Attribution refers to a legal principle, primarily found in tax law, where the ownership of shares in a company (stock) by one person or entity is treated as if it is also owned by a closely related person or entity. This concept is used by tax authorities, such as the Internal Revenue Service (IRS), to prevent individuals or groups from avoiding certain tax rules or limitations by distributing ownership among family members or affiliated businesses. Essentially, for specific tax calculations, the law "attributes" or assigns ownership from one party to another due to their close relationship, even if direct legal ownership doesn't exist.

Here are a few examples to illustrate how attribution works:

  • Example 1: Family Business Stock Redemption

    Imagine a father who owns 60% of a family-run corporation, and his daughter owns 10% of the same company. If the corporation decides to buy back (redeem) all of the father's shares, the tax treatment of this transaction depends on whether the father has completely terminated his interest in the company. For tax purposes, the IRS's attribution rules would treat the daughter's 10% ownership as if it were also owned by the father due to their family relationship. Therefore, even after selling his 60%, the father might still be considered to own 10% of the company through his daughter, which could prevent the redemption from being treated as a favorable capital gain transaction and instead classify it as a less favorable dividend distribution.

  • Example 2: Small Business Tax Deductions

    Consider a husband and wife who each own separate, distinct small businesses. Each business might qualify for certain tax deductions or credits, often subject to income limitations. If the tax law includes attribution rules for spouses, the IRS might combine their ownership and income for the purpose of calculating these limits. For instance, if a deduction is capped at a certain income level per "owner," the attribution rules would treat the husband and wife as a single owner, potentially causing their combined income to exceed the cap and reduce or eliminate the deduction for one or both businesses. This prevents splitting businesses between spouses solely to maximize tax benefits intended for truly independent enterprises.

  • Example 3: Controlled Group Rules for Employee Benefits

    Suppose a parent company owns 85% of Company A and 75% of Company B. For the purpose of certain employee benefit plans, such as retirement plans, the IRS has strict rules to ensure that plans do not unfairly favor highly compensated employees. These rules often apply to "controlled groups" of companies. Through attribution rules, the ownership of Company A and Company B by the common parent company means that Company A and Company B are considered a single "controlled group" for tax purposes.
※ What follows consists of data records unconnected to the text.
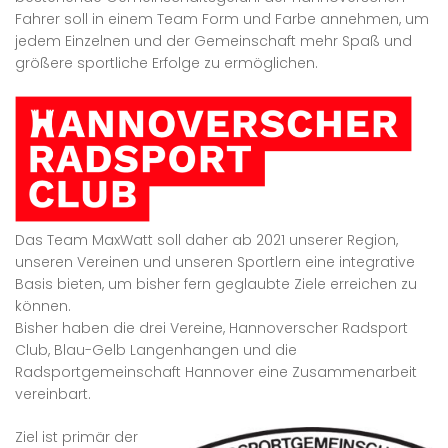
Fahrer soll in einem Team Form und Farbe annehmen, um
jedem Einzelnen und der Gemeinschaft mehr Spaß und
größere sportliche Erfolge zu ermöglichen.
Das Team MaxWatt soll daher ab 2021 unserer Region,
unseren Vereinen und unseren Sportlern eine integrative
Basis bieten, um bisher fern geglaubte Ziele erreichen zu
können.
Bisher haben die drei Vereine, Hannoverscher Radsport
Club, Blau-Gelb Langenhangen und die
Radsportgemeinschaft Hannover eine Zusammenarbeit
vereinbart.
Ziel ist primär der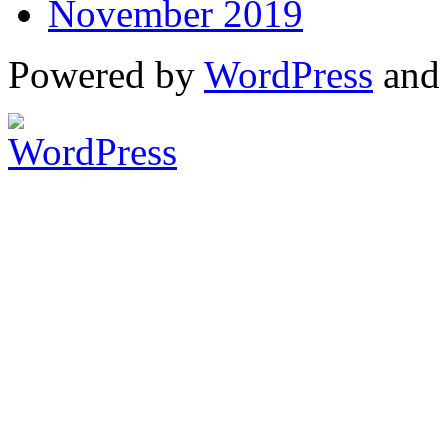
November 2019
Powered by
WordPress
an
Consequently, their employee benefit plans must meet non-discrimination requirements on a combined basis, treating all employees of both companies as if they work for one large employer. This prevents companies from creating separate entities to circumvent benefit plan regulations.

Simple Definition

Attribution, in a legal and tax context, refers to the process where a person's or entity's stock ownership is legally assigned to a related family member or entity. This assignment is done for specific tax purposes, as outlined by the Internal Revenue Code.